The trial court then explained: “The merits of this request here the Court has
to consider the standard for trial courts to deny self-representation. And in this case,
notwithstanding the findings the defendant is competent to stand trial, the Courts must
also consider the defendant’s ability to serve himself as an attorney, as a different type
of inquiry that relates to things such as the ability to fill out paperwork and submit it to
the Court, and it does not appear here today that this is fully filled out. It’s not a criticism
of the defendant, but it is not filled out completely. Not signed in the proper place. [¶]
Additionally, to consider the defendant’s ability to prepare documents for court, it
indicates in here he does not have the ability to work with a computer and said he prefers
to do things verbally. But if he has to, he can write things.
“And while it appears that he is reasonably aware of his situation and aware
of the charges against him and the range of possibilities and the finding has been made
that he is competent, it is also -- the infirmities are expressed in these reports that could
compromise his ability to understand and use relevant information rationally in order
to fashion a response to the charges, whether or not he can coherently communicate
that response to the trier of fact.
“The Court did note earlier -- and I don’t say this to be disrespectful -- but I did
note the defendant’s argument that he presented before the break and a communication
16
style that does not appear to be the type of communication style that would assist him in
properly representing himself.
“So taking into account the reports that are provided to the Court and the
circumstances in this case in noting that competency to stand trial is different from
competency to represent one’s self, the Court finds based on the factors that I’m
considering that the Court would not find that it is in the best interest or the interest
of due process for the defendant to be permitted to represent himself.”

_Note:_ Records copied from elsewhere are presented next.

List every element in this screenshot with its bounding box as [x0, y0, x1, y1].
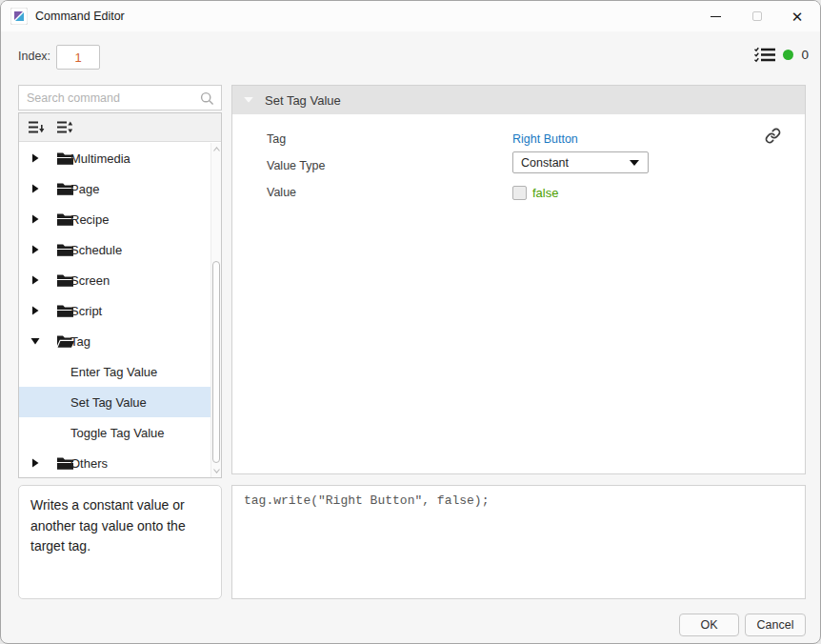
tree-item-label: Toggle Tag Value — [70, 426, 165, 440]
tree-item-multimedia[interactable]: Multimedia — [19, 143, 210, 173]
command-tree-panel: Multimedia Page Recipe Schedule Screen — [18, 112, 222, 478]
app-logo-icon — [10, 8, 28, 25]
tree-item-others[interactable]: Others — [19, 448, 210, 477]
expand-arrow-icon[interactable] — [30, 214, 40, 224]
cancel-button[interactable]: Cancel — [745, 614, 806, 636]
tree-item-label: Enter Tag Value — [70, 365, 157, 379]
expand-arrow-icon[interactable] — [30, 458, 40, 468]
command-tree: Multimedia Page Recipe Schedule Screen — [19, 143, 210, 477]
status-area: 0 — [754, 47, 809, 63]
value-row: Value false — [232, 179, 805, 206]
value-type-label: Value Type — [267, 159, 325, 172]
checklist-icon[interactable] — [754, 47, 775, 63]
tree-item-recipe[interactable]: Recipe — [19, 204, 210, 234]
command-editor-window: Command Editor ✕ Index: 0 — [0, 0, 821, 644]
expand-all-icon[interactable] — [55, 119, 74, 136]
ok-button[interactable]: OK — [679, 614, 739, 636]
value-label: Value — [267, 186, 296, 199]
panel-header[interactable]: Set Tag Value — [232, 86, 805, 114]
collapse-all-icon[interactable] — [27, 119, 46, 136]
tree-item-label: Schedule — [70, 243, 122, 257]
chevron-down-icon — [630, 160, 639, 166]
minimize-icon — [711, 16, 721, 17]
expand-arrow-icon[interactable] — [30, 153, 40, 163]
value-type-dropdown[interactable]: Constant — [512, 151, 649, 173]
maximize-icon — [752, 11, 762, 21]
command-description: Writes a constant value or another tag v… — [18, 485, 222, 599]
panel-title: Set Tag Value — [265, 93, 341, 108]
index-label: Index: — [18, 50, 50, 63]
tree-item-label: Others — [70, 456, 108, 471]
search-icon — [200, 91, 214, 106]
code-preview: tag.write("Right Button", false); — [231, 485, 806, 599]
expand-arrow-icon[interactable] — [30, 184, 40, 193]
maximize-button — [736, 1, 778, 31]
tree-item-label: Multimedia — [70, 151, 130, 166]
expand-arrow-icon[interactable] — [30, 275, 40, 285]
scrollbar-thumb[interactable] — [212, 261, 220, 463]
tree-item-tag[interactable]: Tag — [19, 326, 210, 356]
scroll-up-icon[interactable] — [211, 143, 222, 155]
tree-item-label: Recipe — [70, 212, 109, 227]
status-dot-icon — [783, 50, 793, 60]
search-input[interactable] — [27, 87, 198, 109]
minimize-button[interactable] — [694, 1, 736, 31]
window-title: Command Editor — [35, 1, 125, 31]
tree-item-label: Page — [70, 182, 99, 196]
tree-item-page[interactable]: Page — [19, 173, 210, 204]
tree-item-set-tag-value[interactable]: Set Tag Value — [19, 387, 210, 417]
expand-arrow-icon[interactable] — [30, 306, 40, 315]
index-input[interactable] — [56, 45, 100, 70]
tree-item-toggle-tag-value[interactable]: Toggle Tag Value — [19, 417, 210, 448]
tree-item-label: Screen — [70, 273, 110, 288]
tag-label: Tag — [267, 132, 286, 146]
set-tag-value-panel: Set Tag Value Tag Right Button Value Typ… — [231, 85, 806, 474]
value-type-row: Value Type Constant — [232, 152, 805, 179]
tree-item-label: Script — [70, 304, 102, 318]
value-checkbox[interactable] — [512, 186, 527, 200]
search-box — [18, 85, 222, 111]
tree-item-label: Set Tag Value — [70, 395, 147, 410]
tag-value-link[interactable]: Right Button — [512, 132, 578, 146]
tree-item-schedule[interactable]: Schedule — [19, 234, 210, 265]
tag-link-icon[interactable] — [765, 128, 781, 144]
value-type-selected: Constant — [521, 156, 630, 170]
tree-toolbar — [19, 113, 221, 142]
tree-item-label: Tag — [70, 334, 90, 349]
scroll-down-icon[interactable] — [211, 465, 222, 477]
status-count: 0 — [801, 48, 809, 62]
tree-item-enter-tag-value[interactable]: Enter Tag Value — [19, 356, 210, 387]
tree-scrollbar[interactable] — [210, 143, 221, 477]
tree-item-screen[interactable]: Screen — [19, 265, 210, 295]
title-bar: Command Editor ✕ — [1, 1, 820, 31]
collapse-section-icon — [244, 97, 253, 103]
value-text: false — [532, 186, 558, 200]
expand-arrow-icon[interactable] — [30, 245, 40, 254]
tag-row: Tag Right Button — [232, 126, 805, 152]
close-button[interactable]: ✕ — [776, 1, 818, 31]
close-icon: ✕ — [791, 10, 804, 24]
tree-item-script[interactable]: Script — [19, 295, 210, 326]
collapse-arrow-icon[interactable] — [30, 337, 40, 345]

Following an interruption by defendant, the trial court continued: “I want to
explain to you that these letters that I see here familiarize the Court with the limitations
there may be and the discussions that you have in court. The limitations there may be
with your capacity to conduct your own defense without the assistance of counsel. [¶]
The Court -- I’m finding here that there is substantial evidence that there would be
deficits in preparation of documents, of other abilities that would be necessary, given the
circumstances that I see expressed in these reports. The assisting counsel is one thing,
but there is an expanded rule [sic] in self-representation that I do not find that you would
be able to do. So I’m not permitting you to represent yourself.”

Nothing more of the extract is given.